== Source records ==
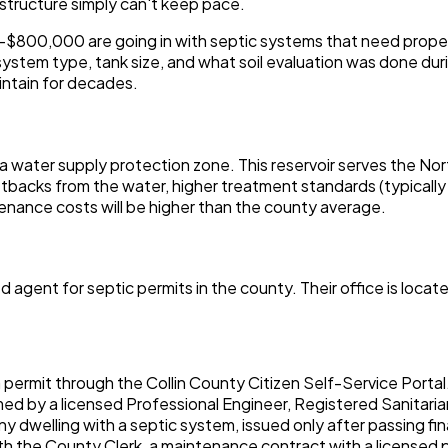
structure simply can't keep pace.
800,000 are going in with septic systems that need proper siz
ystem type, tank size, and what soil evaluation was done durin
aintain for decades.
 a water supply protection zone. This reservoir serves the Nor
etbacks from the water, higher treatment standards (typically
tenance costs will be higher than the county average.
gent for septic permits in the county. Their office is locat
permit through the Collin County Citizen Self-Service Portal
d by a licensed Professional Engineer, Registered Sanitaria
y dwelling with a septic system, issued only after passing fin
 with the County Clerk, a maintenance contract with a license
===
▶ [Assignment] If a line in the listing contains the string "higher", copy it.

▶ [Output for this exercise]
etbacks from the water, higher treatment standards (typically
tenance costs will be higher than the county average.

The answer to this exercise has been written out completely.